Normally the last thing you want to hear is that your builder has only done a third of the job.

But Watercare’s $57million Hays Creek Dam project can’t be completed any other way.

With more than 100 staff on site every day, the first third of the job is almost completed, well ahead of schedule, with a temporary treatment plant capable of providing six million litres of water a day set to come online this month.

Manurewa-Papakura Auckland Councillors Daniel Newman and Angela Dalton visited the site recently to check progress.

They thanked contractors installing tanks and finishing the temporary plant, with others already piling for the permanent facility that will rise on the Hunua Road site.

Plans to recommission Hays Creek were put in place to increase the city’s regional water supply.

The one-time Papakura water treatment plant, fed from the Hays Creek Dam in the Hunua Ranges, was built in the 1950s but was taken out of service early this century when it could not meet changing drinking water standards.

Watercare took over the site in October 2020 and just 32 days later had water flowing to a temporary plant having completed a massive piping upgrade to the dam.

Head of operations Priyan Perera says despite traffic disruption piping was completed without a single complaint from residents. “We’re very proud of that. We worked to communicate as much as possible with locals and they were very understanding and supportive of our work, and completing it quickly helps.”

The water flowing from the dam to the temporary plant is treated using the latest technology and leaves as Aa-graded drinking water that fully complies with today’s standards.

Priyan says adding six million litres of water a day to Auckland’s system also lifts the operational flexibility of the city’s supply.

Councillor Newman calls the project a triumph of common sense.

“Auckland is facing a water crisis but here was an existing dam that could be returned to service at a price much lower than building from scratch.

“Auckland Council has been in discussions with neighbouring authorities and we have reached an agreement to take more water from the Waikato, but we need to take from our own local water sources too.”

Hays Creek, originally built to supply Papakura, is the smallest of all the Hunua Ranges dams yet still has an 18.2 hectare lake that holds 1.1 gigalitres of water –  more than two billion large glasses of water.

Contractors will next turn their attention to demolishing the final remnants of the old plant so that the first part of a new permanent plant can rise in its place.

It too will supply six million litres of water a day, and when it is completed, the temporary plant will be taken out of service, much of it being reused in the final project stage, adding another six million litres a day capacity to the permanent plant, doubling it to 12 million litres a day.

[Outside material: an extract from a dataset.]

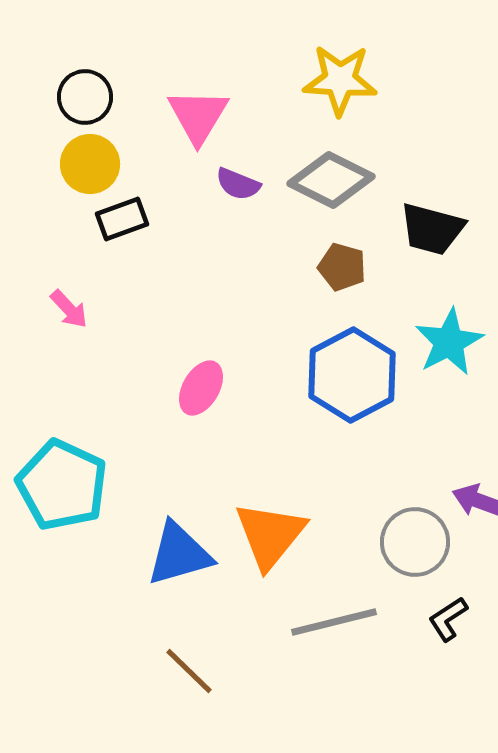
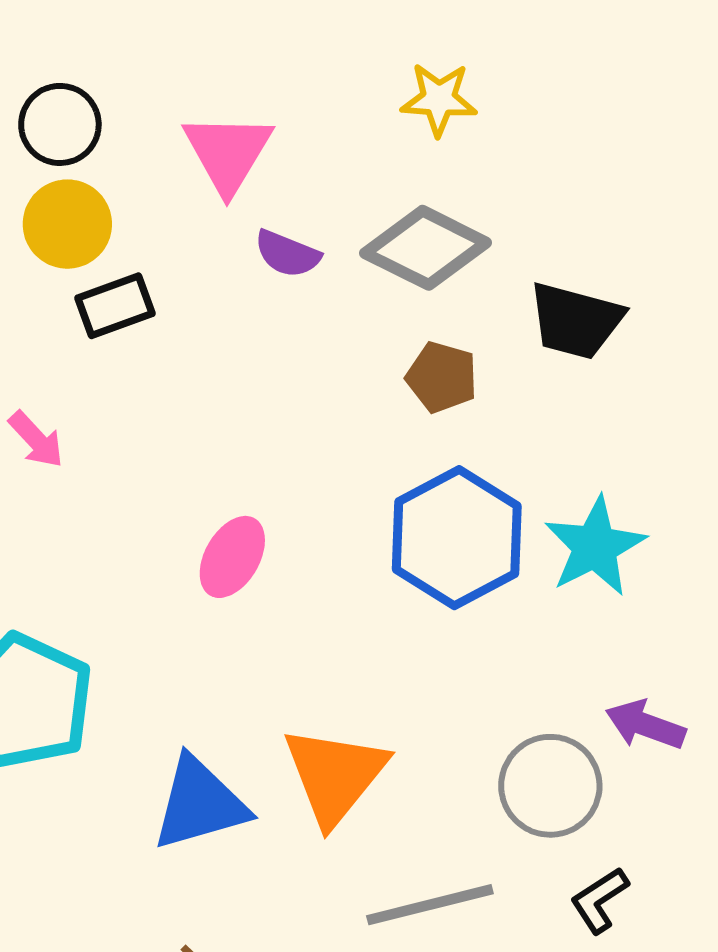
yellow star: (340, 80) -> (439, 99), size x0.7
cyan star: (449, 342) -> (595, 547), moved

Priyan can’t speak highly enough of his international workforce.

“It’s a big workforce of skilled people assembled from around the world. There’s a lot of technical heavy infrastructure work, there’s elaborate electrical systems, intricate filtration and water technology and so on.

“And they are working at a terrific pace, so much so that you can see real change happening quickly.”

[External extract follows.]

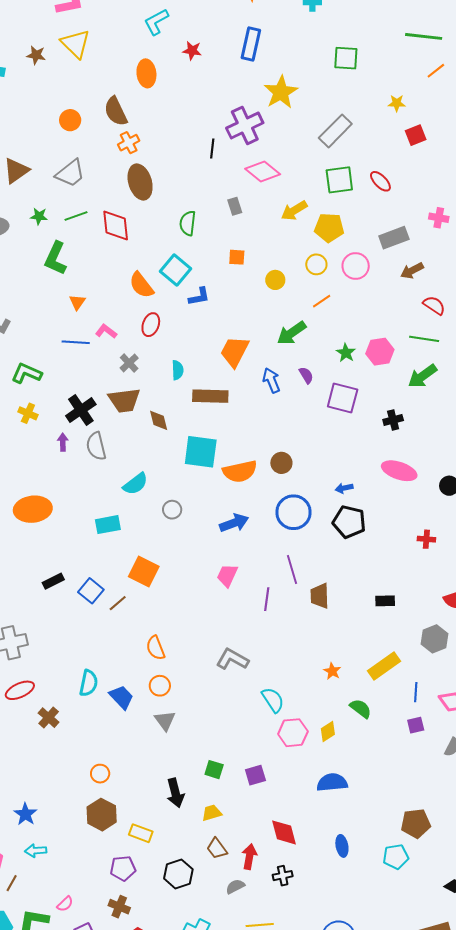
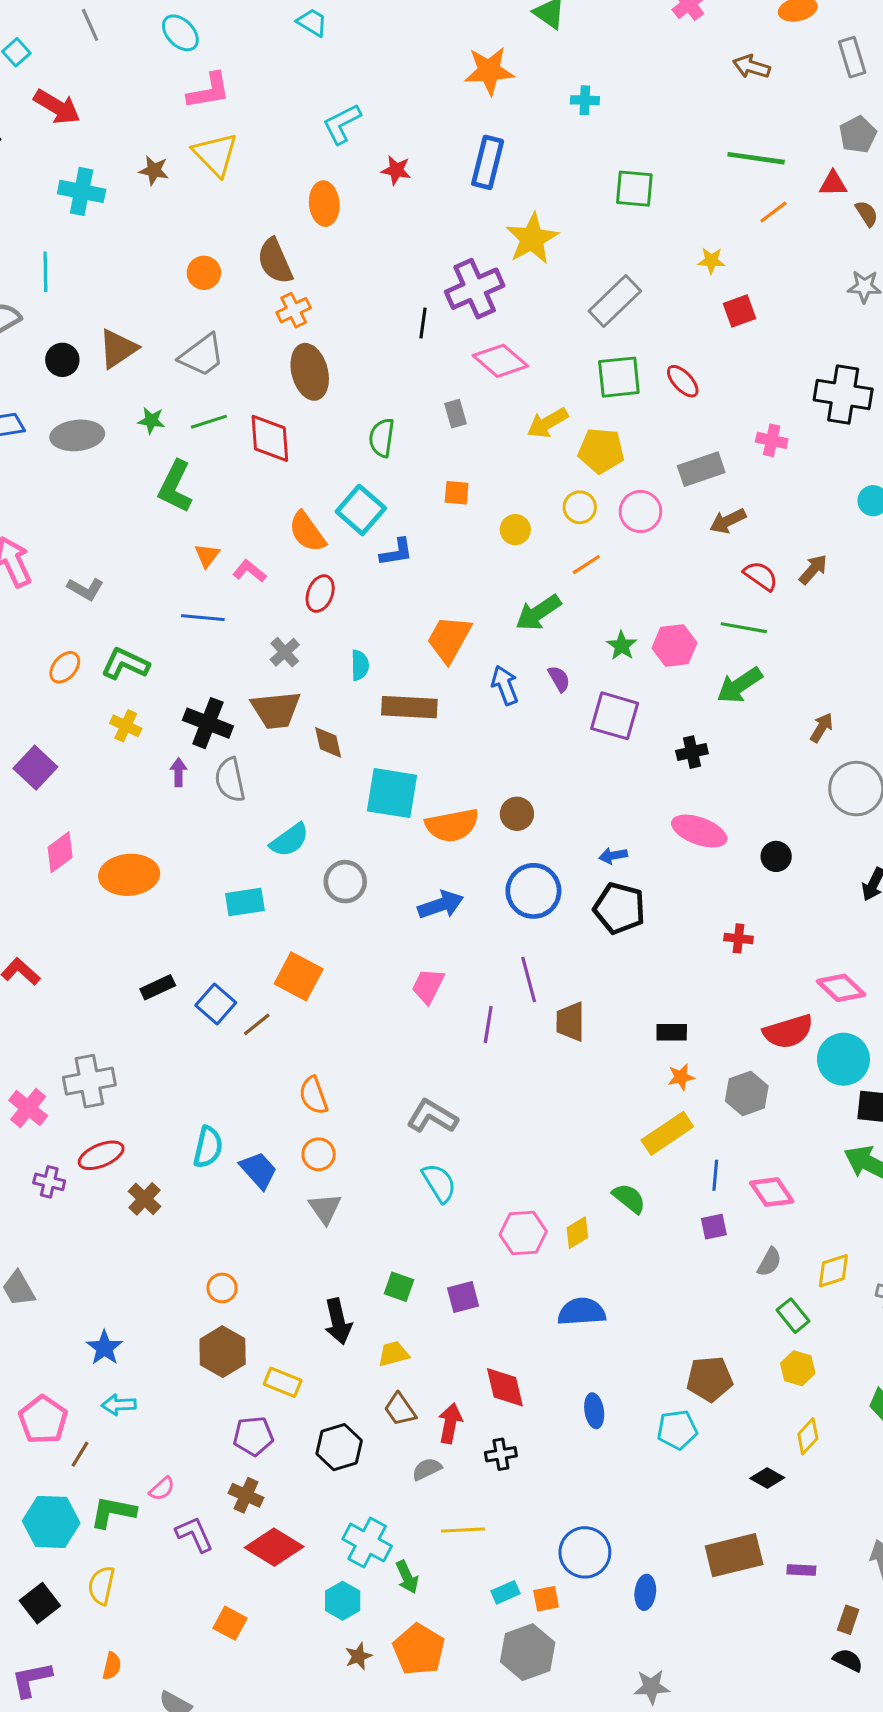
pink L-shape: (106, 331) -> (249, 571), moved
black cross: (81, 410) -> (208, 723), turned -36
gray circle: (172, 510) -> (345, 882), size x1.4
orange star: (332, 671) -> (681, 1077), moved, turned 30
cyan semicircle: (273, 700) -> (439, 1183), moved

That pace is nothing new to Watercare or its contracting partners, with a second South Auckland project, a 50 million litre reservoir near Pukekohe in Franklin also completed ahead of schedule.

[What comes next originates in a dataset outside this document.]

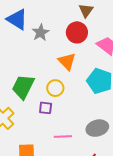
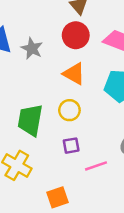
purple square: (46, 108) -> (71, 146), moved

Such a large workforce inevitably brings diversity, but Councillor Dalton was struck by the number of women in civil engineering management roles.

Brian Perry Civil senior project manager Kate Loveridge, an Australian with more than a decade of heavy building in China behind her, can’t even claim she’s a trailblazer, since her sister Alyssa Miller is heavily involved with the Central Inceptor project in the city, while Watercare’s senior water quality scientist is Leeanne McKenzie and the commissioning engineer Rebecca Upton-Birdsall.

All three say their organisations have been hugely supportive of adding women to the workforce.

“It’s not that long ago when you would visit a site like this and there would be no women at all, or perhaps one on the tools,” Cr Dalton says. “It’s great to visit Hays Creek and see so many women on site, but also to see them in senior and management positions.”